People think this is no problem for me because my husband and I don’t have children, but it’s actually more difficult than they can imagine! Both of our parents are still alive and live in the two houses next to us (we live on family land – my brother and sister-in-law also live within walking distance of our home). Plus, I have a full time job, we have three birds (two sun conures and a parakeet), and my husband and I are active in our church and have several friends we like to spend time with regularly. My life is full and fitting in writing time can be a challenge. I’ve found that you have to be an expert in scheduling and that there’s no such thing as a wasted minute. I write nights, weekends, and even take my laptop to work and write on lunch breaks (that’s five extra writing hours in a week, if you work it right). But I also have “hands off” times that are earmarked for my husband, home, and family. I almost never write on Saturdays because that’s my “day off” to nurture my relationships, and holidays and vacations are always off limits. Smartphones and tablets make it easier to keep up with correspondence and promotional efforts, and can save you time because you can reply to easy or simple requests with a few taps on a break or between chores/errands. I will admit that there are times of frustration and slow progress because, as the people I work with on my day job like to say, “life gets in the way,” but you have to learn that patience I mentioned above and accept that any progress is good, no matter how small or slow. No, it’s never easy, no matter how you slice it. But it can be done if you’re determined and commit yourself to having a firm grip on your schedule and your life.
They awoke sixteen hours later to the thump of the ship as it docked with Jovan I. The intercom crackled to life and Valerie’s melodious voice floated through the ship. “Ladies and gentlemen, thanks for your cooperation. Please exit the ship and follow your escort to the safety area for processing and debriefing.”
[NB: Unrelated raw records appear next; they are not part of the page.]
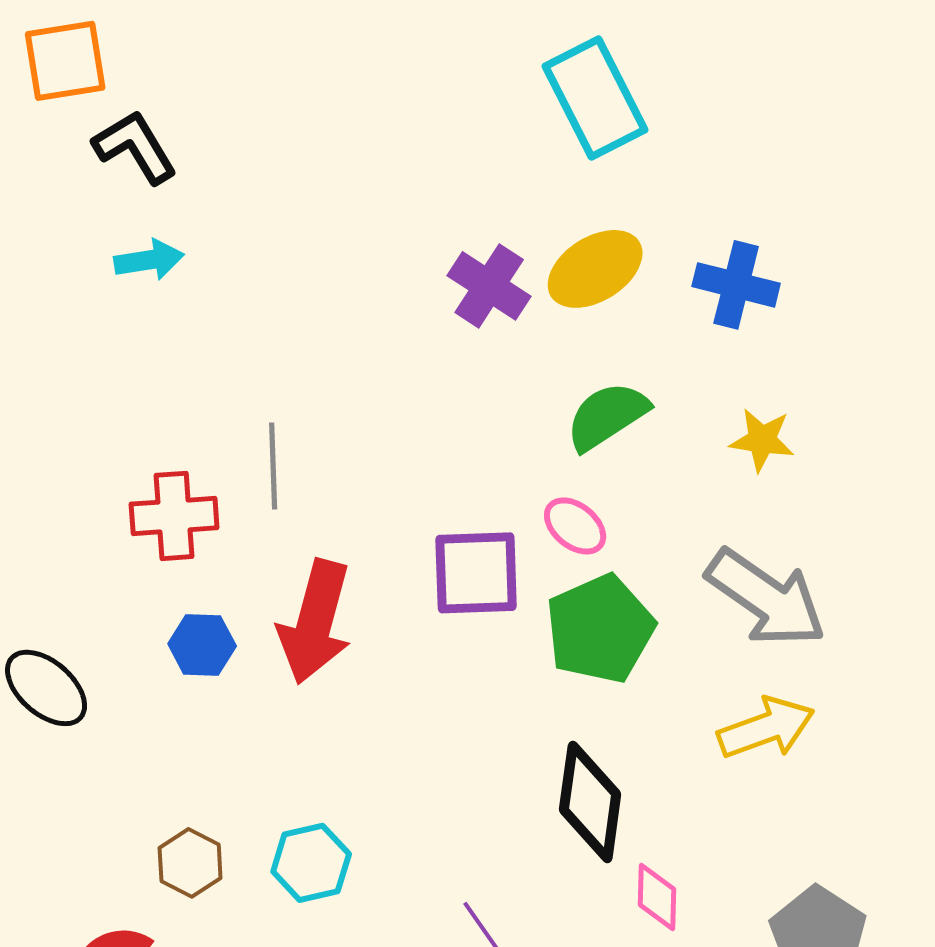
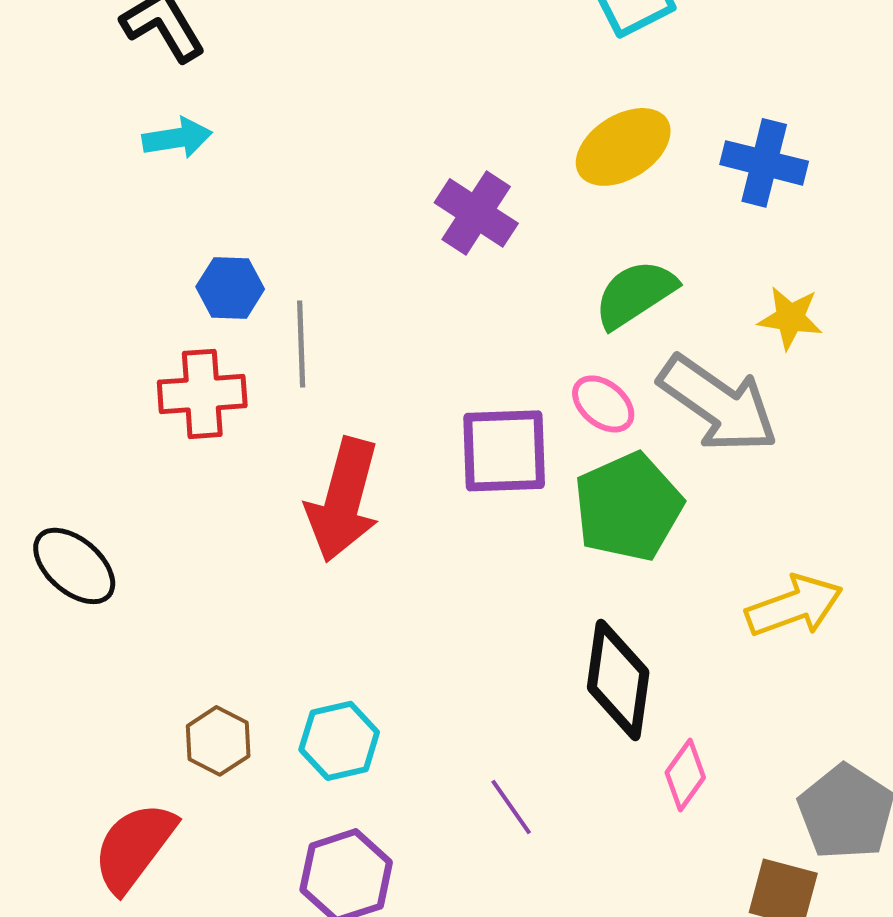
purple cross: (489, 286) -> (476, 213), moved
gray arrow: (766, 598) -> (718, 404), moved
blue hexagon: (202, 645) -> (230, 288), moved
pink diamond: (657, 897) -> (685, 775), turned 34

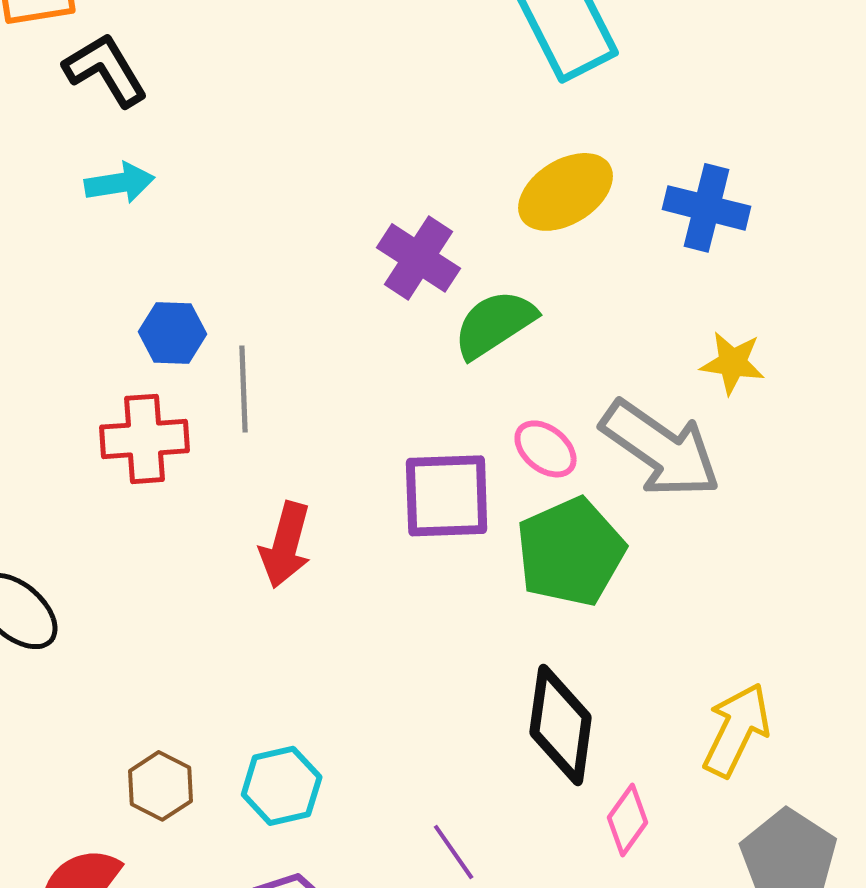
green semicircle: (635, 294) -> (495, 324), moved
red arrow: (343, 500) -> (286, 545), size x0.7
yellow arrow: (794, 606) -> (737, 730), moved, turned -44

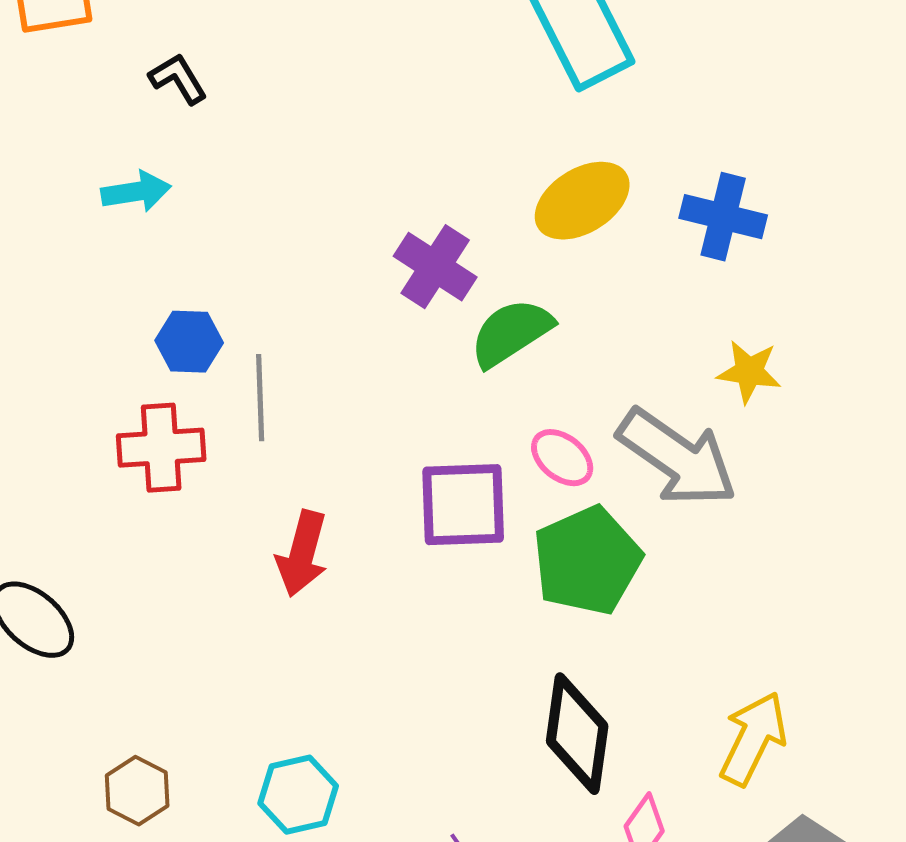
black L-shape: (106, 70) -> (178, 79), moved, size x0.7
brown hexagon: (161, 786) -> (137, 791), moved

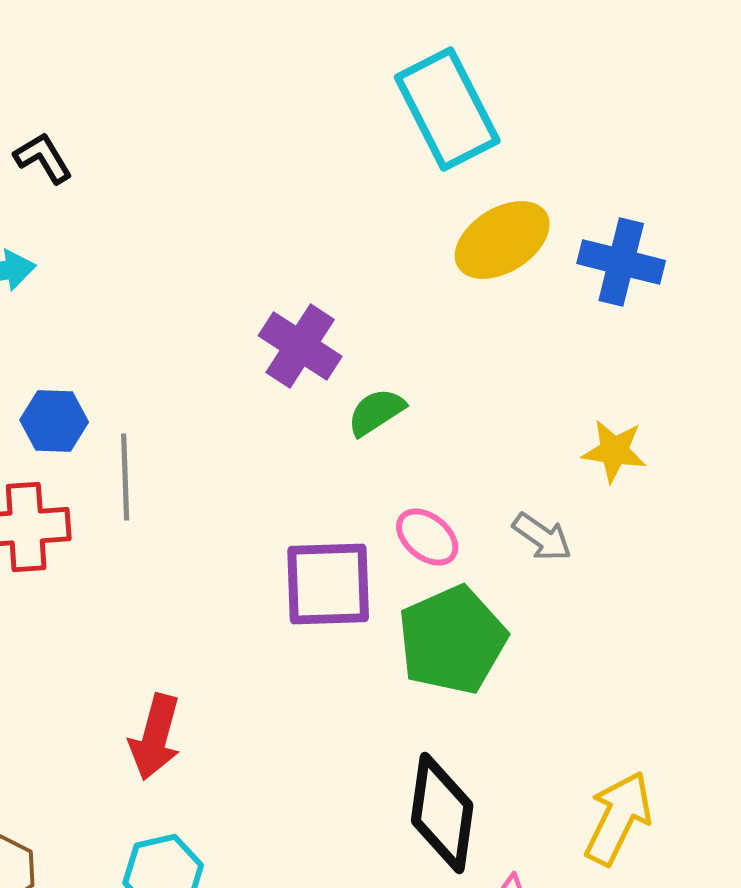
yellow ellipse: (582, 201) -> (502, 240), moved
blue cross: (723, 217) -> (621, 262), moved
green semicircle: (511, 333) -> (376, 412), size x0.7
gray arrow: (677, 458) -> (542, 537), size x0.5
red arrow: (302, 554) -> (155, 737), moved

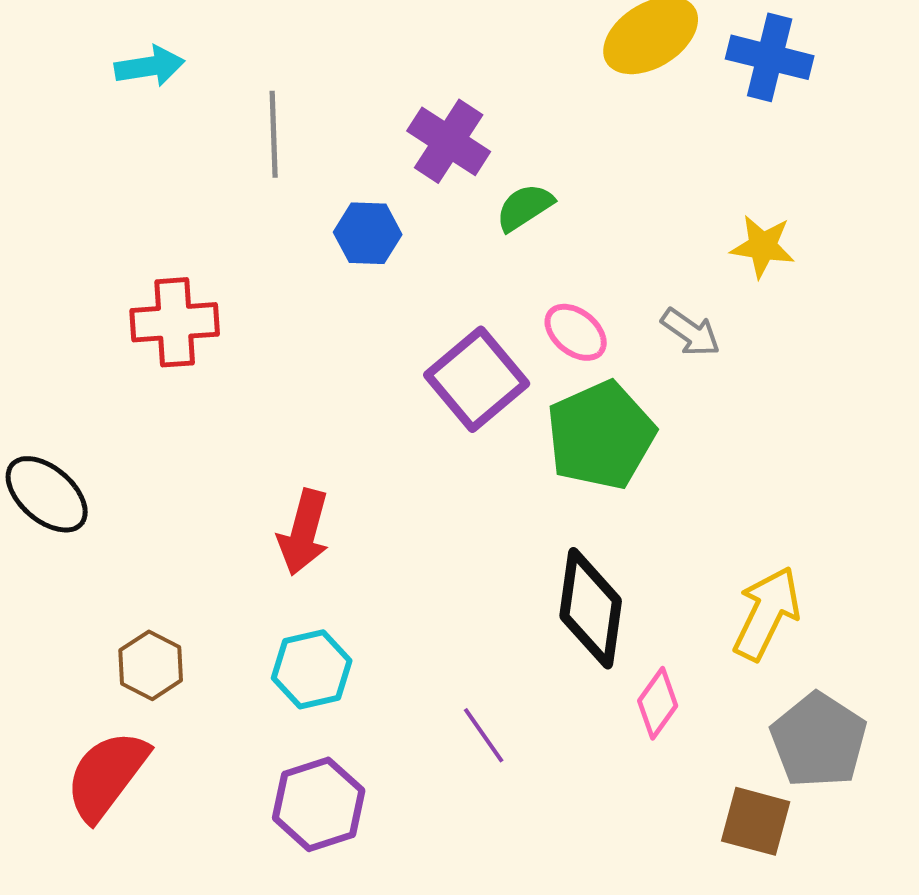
blue hexagon: (54, 421) -> (368, 233), moved
gray line: (125, 477) -> (274, 134), moved
purple square: (328, 584) -> (477, 379), turned -38

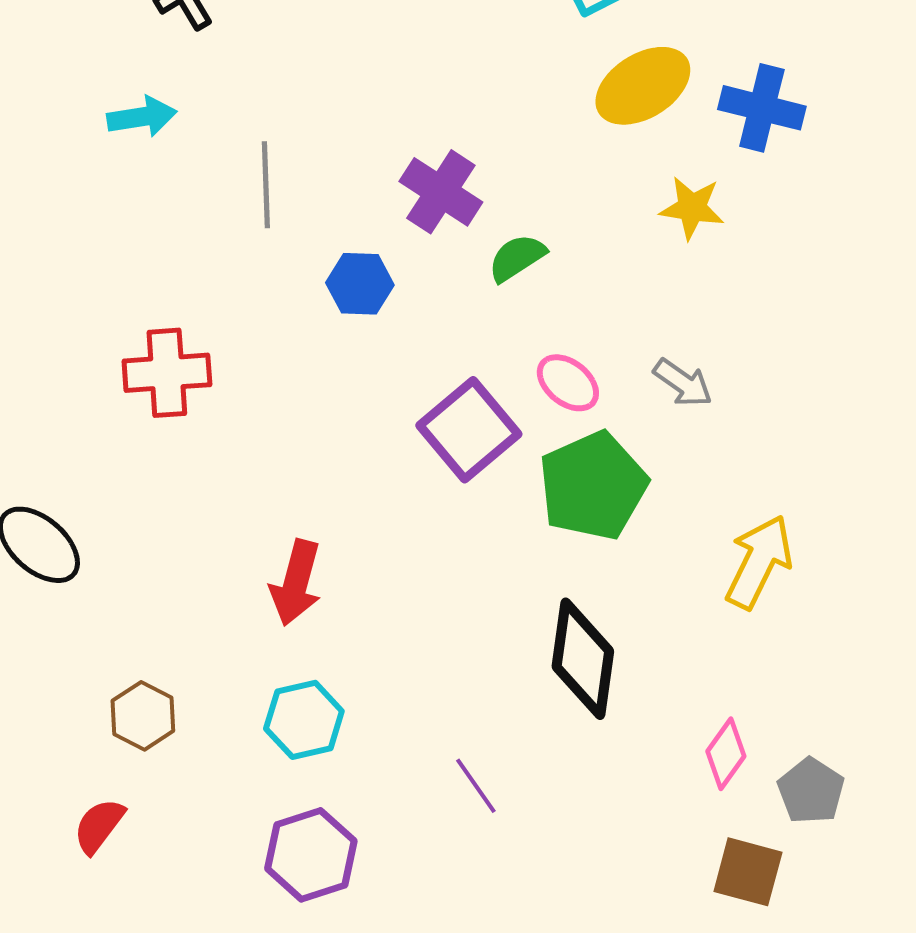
yellow star: (763, 246) -> (692, 208), moved
yellow arrow: (767, 613) -> (759, 562), moved
pink diamond: (658, 703) -> (726, 754), moved
gray pentagon: (819, 740) -> (811, 791), size x0.7
red semicircle: (107, 775) -> (99, 826), size x0.6

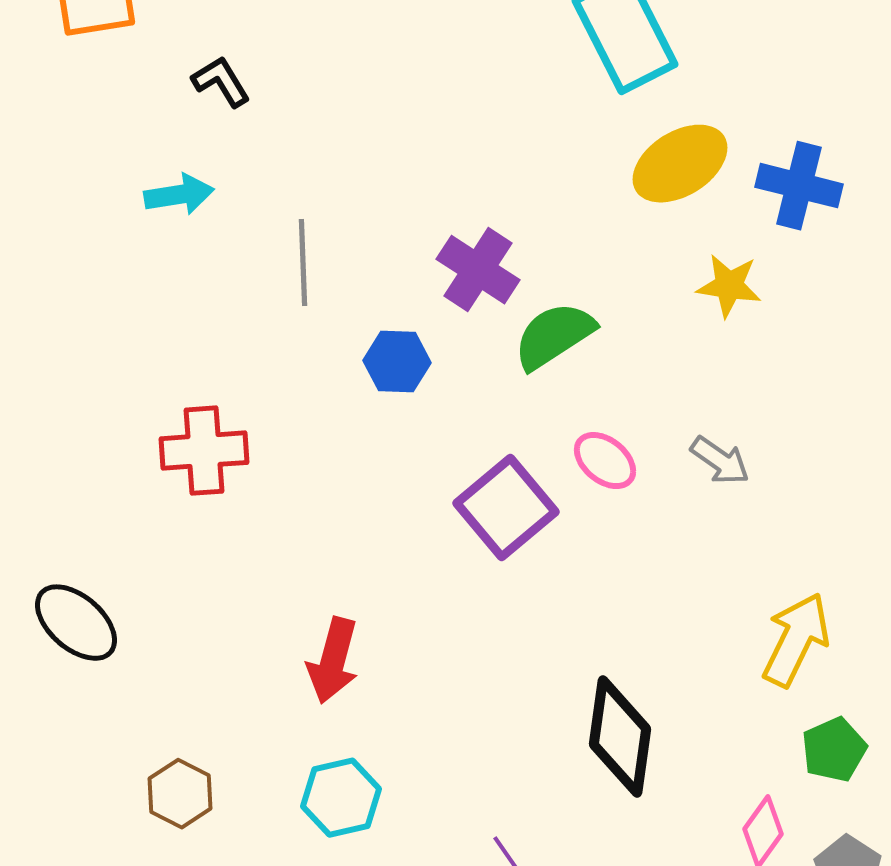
green semicircle: (517, 258) -> (554, 336), size x1.4
green pentagon: (593, 486) -> (834, 750), moved, size x0.6

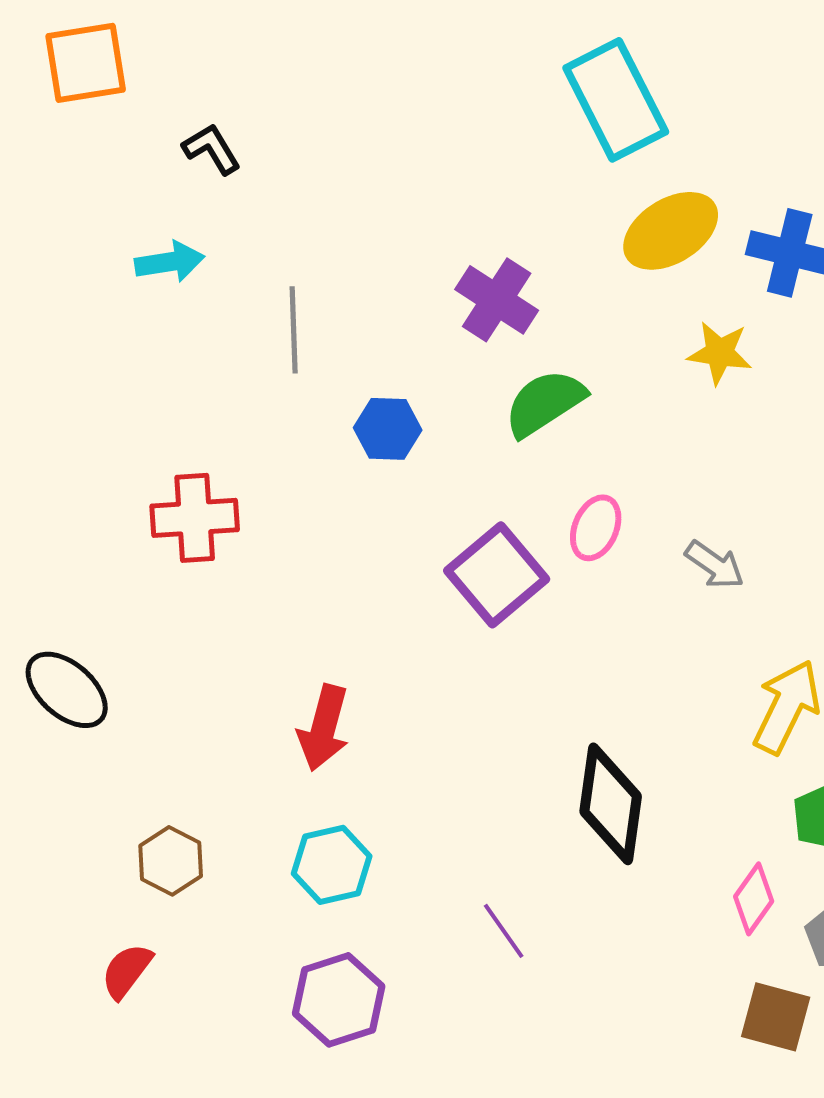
purple cross: (478, 270) -> (497, 300), moved
pink ellipse: (605, 461) -> (596, 528), turned 74
gray arrow: (720, 461) -> (715, 565), moved

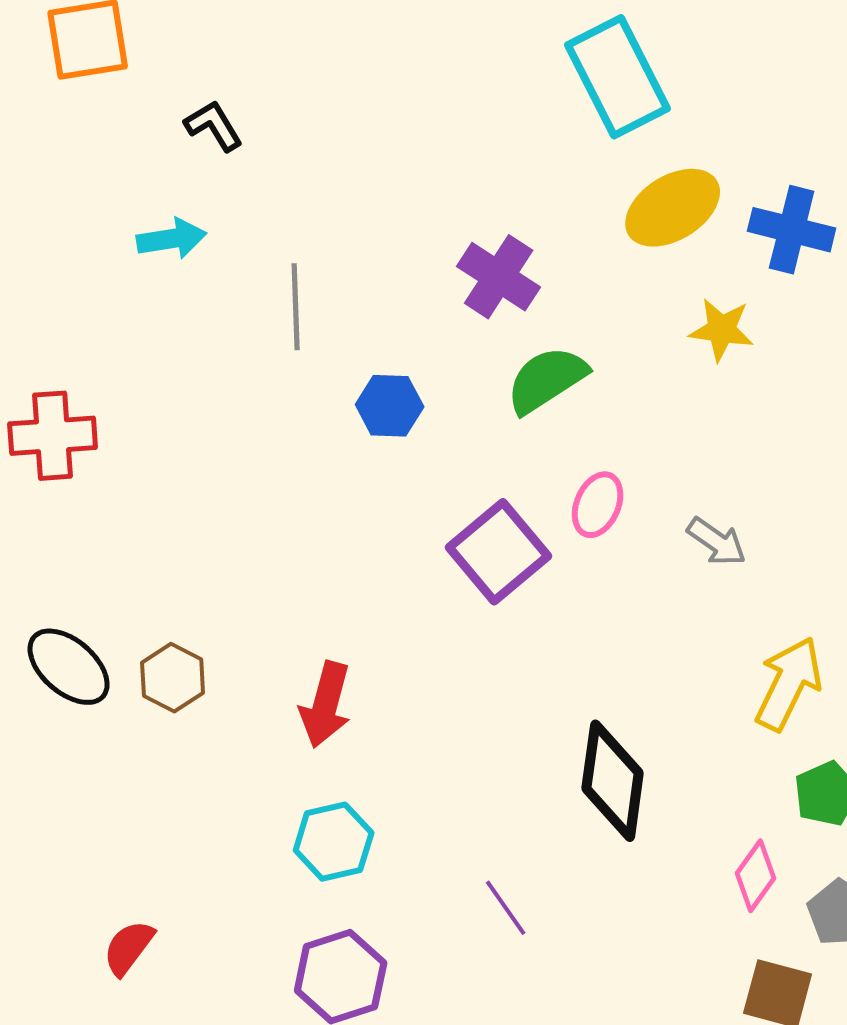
red cross: (195, 518) -> (53, 436), moved
brown hexagon: (171, 861) -> (173, 678), moved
“Processing and debriefing already?” Amelia asked. “What’s going on? They only put you in stasis if there’s an emergency.”
“You’ll find out when you board,” the stern woman snapped. “Welcome to Jovan I, ladies and gentlemen. I’m Dr. Regina Rosemblume, astrophysicist, assistant director of Jovan I, and your escort. Please follow me and keep your spacesuits on until you’re given the clear to remove them.”
“What a grump,” Leigh mumbled, falling in the middle of the line. They exited the transport ship and proceeded through a long corridor that lead from the docking bay to the station.
“Look at that! Have you ever seen such a thing?” Amelia exclaimed. The corridor was made of clear tubing.
“It’s like walking in space!” Leigh exclaimed.
The line proceeded through the corridor as people marveled at the sights of outer space surrounding them: Jupiter and Eurpoa above, Gandymede in the distance, the stars surrounding them, and the diminished glow of the sun in the distance. Leigh squinted as she saw what looked like a streak of fire waving in space. She
stopped and pointed.
“What’s that?” she asked.
The line stopped as Dr. Rosemblume approached her position. Sure enough, a fiery streak rippled through the void of space. Leigh squinted to take in the flashes that erupted as the streak passed through objects between them and the Asteroid Belt.
“That’s a CME!” Leigh shouted.
“A CME?” Amelia asked. “What’s that?”
“A coronal mass ejection,” Leigh said. “A solar flare.”
She paled and turned to Dr. Rosemblume. “Do you have a safety area on the station that’s shielded from radiation?”
Dr. Rosemblume nodded. “We do, but Jupiter’s magnetosphere should protect us.”
Leigh turned toward the streak that seemed to grow as it passed through space, burning everything in its path. She recalled a saying she heard her childhood teachers use in her Christian School.
The first time man died by water. The second time man dies by fire.
The station vibrated as the front edge of the CME approached Jupiter’s magnetosphere. Fire spread in an arc around them. “It’s
not just a solar flare. It’s Armageddon.” Leigh turned to the shocked faces behind her. “Run! Everybody in the station!”
The corridor erupted in screams and bodies rushing for the door as the flame surrounded them with fire.